Task brief ::
In the listing below, every line with the word "space" needs to be copied.

(Exercise input Opens)

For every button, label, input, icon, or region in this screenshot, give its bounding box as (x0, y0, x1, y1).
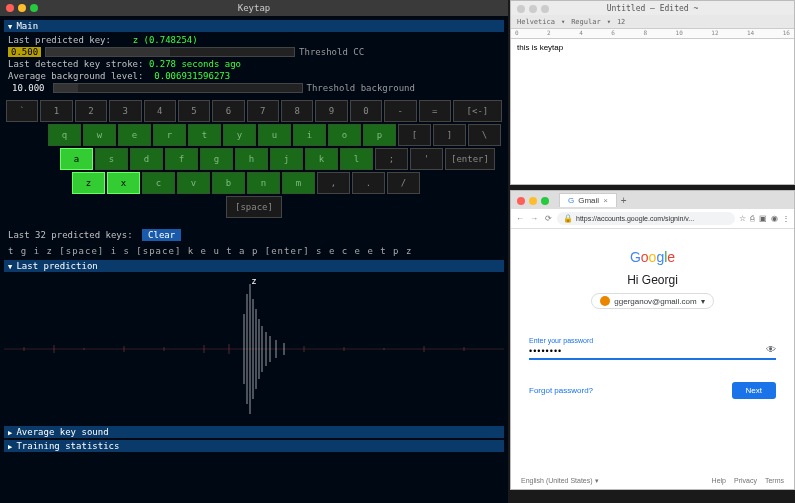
footer-link[interactable]: Terms (765, 477, 784, 485)
key-j: j (270, 148, 303, 170)
address-input[interactable]: 🔒 https://accounts.google.com/signin/v..… (557, 212, 735, 225)
extensions-icon[interactable]: ▣ (759, 214, 767, 223)
footer-link[interactable]: Privacy (734, 477, 757, 485)
avatar-icon (600, 296, 610, 306)
password-label: Enter your password (529, 337, 776, 344)
keytap-terminal-window: Keytap Main Last predicted key: z (0.748… (0, 0, 508, 503)
browser-tabbar: G Gmail × + (511, 191, 794, 209)
terminal-title: Keytap (238, 3, 271, 13)
browser-window: G Gmail × + ← → ⟳ 🔒 https://accounts.goo… (510, 190, 795, 490)
maximize-icon[interactable] (30, 4, 38, 12)
reload-icon[interactable]: ⟳ (543, 214, 553, 223)
key-b: b (212, 172, 245, 194)
google-signin-page: Google Hi Georgi ggerganov@gmail.com ▾ E… (511, 229, 794, 419)
key-p: p (363, 124, 396, 146)
ruler: 0246810121416 (511, 29, 794, 39)
key-7: 7 (247, 100, 279, 122)
key-: . (352, 172, 385, 194)
key-: [ (398, 124, 431, 146)
cast-icon[interactable]: ⎙ (750, 214, 755, 223)
key-d: d (130, 148, 163, 170)
close-icon[interactable] (517, 197, 525, 205)
password-input[interactable] (529, 344, 776, 360)
key-e: e (118, 124, 151, 146)
google-favicon-icon: G (568, 196, 574, 205)
profile-icon[interactable]: ◉ (771, 214, 778, 223)
back-icon[interactable]: ← (515, 214, 525, 223)
key-h: h (235, 148, 268, 170)
account-selector[interactable]: ggerganov@gmail.com ▾ (591, 293, 713, 309)
maximize-icon[interactable] (541, 5, 549, 13)
minimize-icon[interactable] (529, 5, 537, 13)
key-x: x (107, 172, 140, 194)
key-3: 3 (109, 100, 141, 122)
key-space: [space] (226, 196, 282, 218)
google-logo: Google (529, 249, 776, 265)
url-bar: ← → ⟳ 🔒 https://accounts.google.com/sign… (511, 209, 794, 229)
key-t: t (188, 124, 221, 146)
key-q: q (48, 124, 81, 146)
section-main[interactable]: Main (4, 20, 504, 32)
show-password-icon[interactable]: 👁 (766, 344, 776, 355)
minimize-icon[interactable] (18, 4, 26, 12)
avg-bg-line: Average background level: 0.006931596273 (4, 70, 504, 82)
key-o: o (328, 124, 361, 146)
editor-title: Untitled — Edited ~ (607, 4, 699, 13)
key-l: l (340, 148, 373, 170)
style-dropdown[interactable]: Regular (571, 18, 601, 26)
key-8: 8 (281, 100, 313, 122)
key-i: i (293, 124, 326, 146)
section-avg-key-sound[interactable]: Average key sound (4, 426, 504, 438)
key-1: 1 (40, 100, 72, 122)
lock-icon: 🔒 (563, 214, 573, 223)
key-c: c (142, 172, 175, 194)
key-: ' (410, 148, 443, 170)
browser-tab[interactable]: G Gmail × (559, 193, 617, 207)
key-enter: [enter] (445, 148, 495, 170)
key-: [<-] (453, 100, 502, 122)
key-f: f (165, 148, 198, 170)
key-: , (317, 172, 350, 194)
editor-content[interactable]: this is keytap (511, 39, 794, 184)
section-training-stats[interactable]: Training statistics (4, 440, 504, 452)
key-n: n (247, 172, 280, 194)
footer-link[interactable]: Help (712, 477, 726, 485)
editor-toolbar: Helvetica ▾ Regular ▾ 12 (511, 15, 794, 29)
key-: ] (433, 124, 466, 146)
section-last-prediction[interactable]: Last prediction (4, 260, 504, 272)
new-tab-button[interactable]: + (621, 195, 627, 206)
minimize-icon[interactable] (529, 197, 537, 205)
chevron-down-icon: ▾ (701, 297, 705, 306)
size-field[interactable]: 12 (617, 18, 625, 26)
editor-titlebar: Untitled — Edited ~ (511, 1, 794, 15)
text-editor-window: Untitled — Edited ~ Helvetica ▾ Regular … (510, 0, 795, 185)
key-v: v (177, 172, 210, 194)
font-dropdown[interactable]: Helvetica (517, 18, 555, 26)
key-s: s (95, 148, 128, 170)
language-selector[interactable]: English (United States) ▾ (521, 477, 599, 485)
last-predicted-line: Last predicted key: z (0.748254) (4, 34, 504, 46)
key-: ` (6, 100, 38, 122)
close-icon[interactable] (6, 4, 14, 12)
key-6: 6 (212, 100, 244, 122)
star-icon[interactable]: ☆ (739, 214, 746, 223)
threshold-cc-slider[interactable]: 0.500 Threshold CC (4, 46, 504, 58)
close-icon[interactable] (517, 5, 525, 13)
predicted-keys-sequence: t g i z [space] i s [space] k e u t a p … (4, 244, 504, 258)
key-z: z (72, 172, 105, 194)
key-m: m (282, 172, 315, 194)
next-button[interactable]: Next (732, 382, 776, 399)
forward-icon[interactable]: → (529, 214, 539, 223)
key-a: a (60, 148, 93, 170)
tab-close-icon[interactable]: × (603, 196, 608, 205)
key-: = (419, 100, 451, 122)
maximize-icon[interactable] (541, 197, 549, 205)
clear-button[interactable]: Clear (142, 229, 181, 241)
terminal-titlebar: Keytap (0, 0, 508, 16)
forgot-password-link[interactable]: Forgot password? (529, 386, 593, 395)
key-r: r (153, 124, 186, 146)
threshold-bg-slider[interactable]: 10.000 Threshold background (4, 82, 504, 94)
key-4: 4 (144, 100, 176, 122)
key-: ; (375, 148, 408, 170)
menu-icon[interactable]: ⋮ (782, 214, 790, 223)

(Exercise input Closes)

Exercise response ::
key-space: [space] (226, 196, 282, 218)
predicted-keys-sequence: t g i z [space] i s [space] k e u t a p … (4, 244, 504, 258)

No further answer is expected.